### INFORMATION SUPPLIED ###

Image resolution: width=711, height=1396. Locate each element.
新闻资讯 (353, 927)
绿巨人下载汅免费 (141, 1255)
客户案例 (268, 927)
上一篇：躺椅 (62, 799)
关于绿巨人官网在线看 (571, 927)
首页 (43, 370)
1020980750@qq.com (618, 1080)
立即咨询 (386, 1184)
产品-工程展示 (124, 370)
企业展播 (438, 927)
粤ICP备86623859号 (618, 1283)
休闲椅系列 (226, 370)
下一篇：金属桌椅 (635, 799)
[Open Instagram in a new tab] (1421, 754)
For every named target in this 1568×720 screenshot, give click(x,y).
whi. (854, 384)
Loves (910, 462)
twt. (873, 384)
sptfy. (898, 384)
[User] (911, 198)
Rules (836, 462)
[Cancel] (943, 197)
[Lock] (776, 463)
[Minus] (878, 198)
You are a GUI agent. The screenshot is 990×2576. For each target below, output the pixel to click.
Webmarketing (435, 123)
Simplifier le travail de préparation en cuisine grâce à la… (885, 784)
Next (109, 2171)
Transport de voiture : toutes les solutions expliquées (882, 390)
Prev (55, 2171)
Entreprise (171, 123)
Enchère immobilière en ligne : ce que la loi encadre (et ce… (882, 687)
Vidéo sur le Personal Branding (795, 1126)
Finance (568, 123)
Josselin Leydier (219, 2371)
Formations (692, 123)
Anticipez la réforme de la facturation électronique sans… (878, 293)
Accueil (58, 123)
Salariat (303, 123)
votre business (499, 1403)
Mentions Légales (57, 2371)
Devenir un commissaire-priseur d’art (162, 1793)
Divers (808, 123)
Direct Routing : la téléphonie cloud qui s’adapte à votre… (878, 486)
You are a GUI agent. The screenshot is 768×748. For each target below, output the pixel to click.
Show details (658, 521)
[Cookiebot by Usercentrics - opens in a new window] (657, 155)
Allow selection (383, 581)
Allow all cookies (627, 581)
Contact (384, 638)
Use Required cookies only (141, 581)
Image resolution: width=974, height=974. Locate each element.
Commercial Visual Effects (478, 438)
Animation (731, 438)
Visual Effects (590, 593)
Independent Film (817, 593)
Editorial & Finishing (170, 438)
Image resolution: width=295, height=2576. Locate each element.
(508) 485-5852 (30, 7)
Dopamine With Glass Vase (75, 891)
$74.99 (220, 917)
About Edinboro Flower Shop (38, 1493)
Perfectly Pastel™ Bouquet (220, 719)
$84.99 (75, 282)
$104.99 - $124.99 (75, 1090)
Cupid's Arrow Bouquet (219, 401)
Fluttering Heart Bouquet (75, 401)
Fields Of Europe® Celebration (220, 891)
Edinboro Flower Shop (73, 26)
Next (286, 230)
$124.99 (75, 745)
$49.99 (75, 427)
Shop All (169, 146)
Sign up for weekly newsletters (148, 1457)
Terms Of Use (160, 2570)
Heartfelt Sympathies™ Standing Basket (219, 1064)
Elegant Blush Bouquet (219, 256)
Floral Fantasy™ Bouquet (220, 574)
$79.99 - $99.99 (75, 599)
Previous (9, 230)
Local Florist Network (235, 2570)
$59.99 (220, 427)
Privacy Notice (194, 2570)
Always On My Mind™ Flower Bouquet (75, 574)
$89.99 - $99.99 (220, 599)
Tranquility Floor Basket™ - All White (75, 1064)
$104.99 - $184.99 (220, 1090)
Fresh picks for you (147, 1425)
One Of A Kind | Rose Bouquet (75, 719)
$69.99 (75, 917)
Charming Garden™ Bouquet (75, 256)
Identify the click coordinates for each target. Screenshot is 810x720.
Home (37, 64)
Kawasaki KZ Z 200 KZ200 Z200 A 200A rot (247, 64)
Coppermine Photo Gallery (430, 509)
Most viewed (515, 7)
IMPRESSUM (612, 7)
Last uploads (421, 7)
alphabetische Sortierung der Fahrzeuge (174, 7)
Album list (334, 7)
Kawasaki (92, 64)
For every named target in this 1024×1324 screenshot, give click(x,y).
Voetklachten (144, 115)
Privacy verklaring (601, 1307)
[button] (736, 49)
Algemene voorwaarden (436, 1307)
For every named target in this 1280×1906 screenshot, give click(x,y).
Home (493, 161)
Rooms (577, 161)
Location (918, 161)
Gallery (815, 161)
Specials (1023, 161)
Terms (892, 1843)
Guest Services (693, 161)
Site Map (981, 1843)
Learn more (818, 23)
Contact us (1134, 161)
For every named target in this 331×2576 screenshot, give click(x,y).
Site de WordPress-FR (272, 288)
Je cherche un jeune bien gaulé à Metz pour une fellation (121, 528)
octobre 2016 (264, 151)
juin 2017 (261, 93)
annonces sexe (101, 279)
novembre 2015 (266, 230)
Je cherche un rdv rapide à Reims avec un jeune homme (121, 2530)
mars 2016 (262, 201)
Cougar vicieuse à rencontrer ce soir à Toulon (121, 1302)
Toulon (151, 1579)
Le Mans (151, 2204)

###

Each line above where the word "Edinboro" occurs should be copied out.

About Edinboro Flower Shop (38, 1493)
Edinboro Flower Shop (73, 26)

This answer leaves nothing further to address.